Information Retrieval: Sparse and Dense Vector Search

When talking about of information retrieval, vector embeddings have an indispensable role. They translate documents and queries into numerical vector formats, enabling us to sift through a vector database to identify similar vectors. Two distinct types of vector embeddings – sparse and dense – each offer unique advantages and present certain challenges.

Sparse vectors algorithms, such as TF-IDF or BM25, are characterized by high dimensionality and an abundance of zero values. Their sparse nature has been the subject of extensive research over the years, resulting in compact data structures and efficient retrieval algorithms designed specifically for these vectors. Sparse vectors are typically faster to retrieve and offer good baseline performance. They don’t necessitate model fine-tuning and provide exact matching of terms. However, they have their limitations. For instance, their performance cannot be significantly improved over the baseline, and they suffer from a vocabulary mismatch problem. They also struggle to align with the human-like thought process of abstract concepts.

On the other hand, dense vectors are lower-dimensional but information-rich, populated with non-zero values in most or all dimensions. They are often constructed using neural network models, such as transformers, enabling them to represent more abstract information like the semantic meaning behind some text. Dense vectors can outperform sparse vectors with fine-tuning and facilitate searches with human-like abstract concepts. They also allow multi-modality (text, images, audio, etc.) and cross-modal search (e.g., text-to-image). However, they require training data, making them challenging to implement in low-resource scenarios. They don’t generalize well, particularly for niche terminology, and require more compute and memory than sparse vectors. Additionally, they don’t offer exact matches and are not easily interpretable.

Given these characteristics, it’s clear that a perfect solution would merge the strengths of both sparse and dense vectors, but this remains challenging to achieve.

One common approach to addressing this issue is a two-stage retrieval and ranking system. The first stage utilizes a sparse retrieval method to retrieve a large set of candidate documents, which are then passed to the second stage. Here, a dense model re-ranks the results based on their relevance to the query. This approach offers the efficiency of sparse model retrieval and the accuracy of dense model reranking. However, this two-stage system has its drawbacks. It can be slower than a single-stage system using approximate search algorithms, is more complex and thus introduces more engineering challenges, and heavily relies on the first-stage retriever returning relevant results.

Recognizing these challenges, researchers have focused on improving single-stage retrieval systems. A key development in this space is the introduction of SPLADE (Sparse Lexical and Expansion models), a highly performant sparse embedding model. SPLADE leverages a pretrained language model like BERT to identify connections between words/sub-words (termed “terms” in this context) and uses that knowledge to enhance our sparse vector embedding. It not only weighs the relevance of different terms but also enables term expansion, including alternative but relevant terms beyond those found in the original sequence.

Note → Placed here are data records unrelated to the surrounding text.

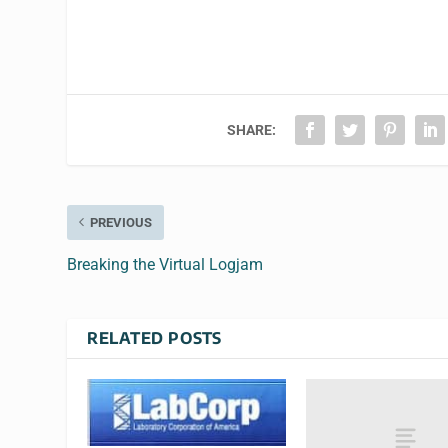
SHARE:
PREVIOUS
Breaking the Virtual Logjam
RELATED POSTS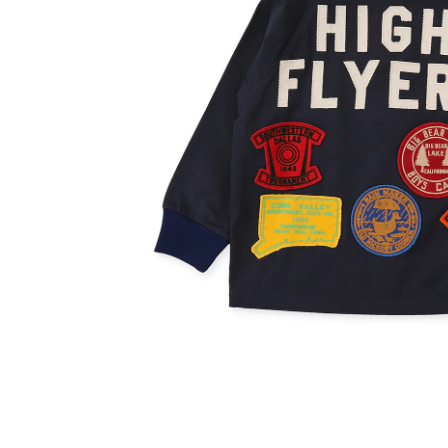
OVERALLS
DRESSE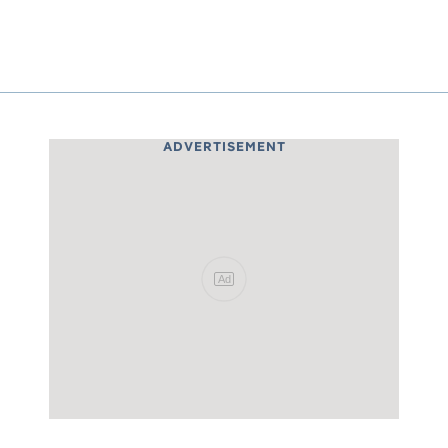
ADVERTISEMENT
Ad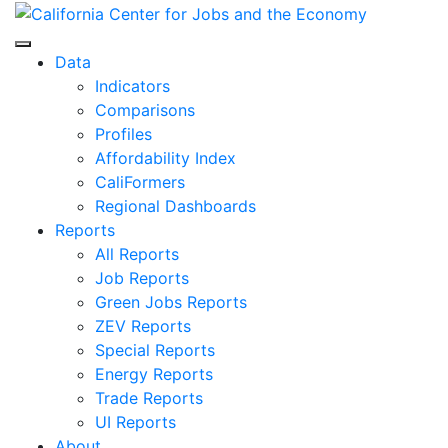
Skip
to
Center for Jobs
content
Data
Indicators
Comparisons
Profiles
Affordability Index
CaliFormers
Regional Dashboards
Reports
All Reports
Job Reports
Green Jobs Reports
ZEV Reports
Special Reports
Energy Reports
Trade Reports
UI Reports
About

The real power of SPLADE lies in its ability to learn term expansions. Traditional methods required rule-based term expansion, which is time-consuming and fundamentally limited, whereas SPLADE leverages the best language models to learn term expansions and even tweak them based on sentence context. This ability is crucial in minimizing the vocabulary mismatch problem, a common challenge where there is a lack of term overlap between queries and relevant documents due to the complexity of language and the multitude of ways we can describe something.

To build its sparse embeddings, SPLADE starts with a transformer model like BERT using a Masked-Language Modeling (MLM) head, a typical pretraining method utilized by many transformers. This model can be pretrained or even started off-the-shelf.

To further enhance information retrieval systems, researchers have explored methods like deep semantic hashing and neural hashing. Deep semantic hashing involves training a deep neural network to transform high-dimensional data into binary hash codes. It aims to maximize the semantic similarity between documents, making it easier to retrieve relevant documents. Neural hashing also employs a neural network but uses a different approach. It’s trained to generate a compact binary code for each document in the dataset, effectively creating a hash table for efficient retrieval.

The landscape of information retrieval is complex and evolving. While existing methods offer unique strengths and weaknesses, researchers continue to innovate, exploring new ways to improve these systems. Whether it’s enhancing single-stage retrieval systems, developing more efficient hashing techniques, or finding ways to marry the benefits of sparse and dense vectors, the field continues to push the boundaries of what’s possible in information retrieval.